- Westport, Kentucky Westport, Kentucky
- Coordinates: 38°29′14″N 85°28′31″W﻿ / ﻿38.48722°N 85.47528°W
- Country: United States
- State: Kentucky
- County: Oldham

Area
- • Total: 1.49 sq mi (3.87 km^{2})
- • Land: 0.81 sq mi (2.09 km^{2})
- • Water: 0.69 sq mi (1.78 km^{2})
- Elevation: 443 ft (135 m)

Population (2020)
- • Total: 253
- • Density: 313.8/sq mi (121.14/km^{2})
- Time zone: UTC-5 (Eastern (EST))
- • Summer (DST): UTC-4 (EDT)
- ZIP code: 40077
- Area code: 502
- GNIS feature ID: 2583509

= Westport, Kentucky =

Unincorporated community in Kentucky, United States

Westport is an unincorporated community and census-designated place in Oldham County, Kentucky, United States.

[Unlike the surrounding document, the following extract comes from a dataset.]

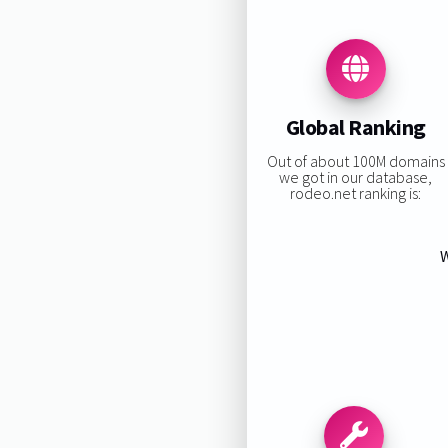
Global Ranking
Out of about 100M domains
we got in our database,
rodeo.net ranking is:
W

As of the 2020 census, Westport had a population of 253. Westport has a post office with ZIP code 40077, which opened on November 29, 1815. The community is located along the Ohio River.
==Geography==
According to the U.S. Census Bureau, the community has an area of 1.499 mi2; 0.799 mi2 of its area is land, and 0.700 mi2 is water.

==Demographics==

Historical population
| Census | Pop. | Note | %± |
| 2020 | 253 |  | — |
U.S. Decennial Census

==Education==
It is in the Oldham County School District. It operates Oldham County High School.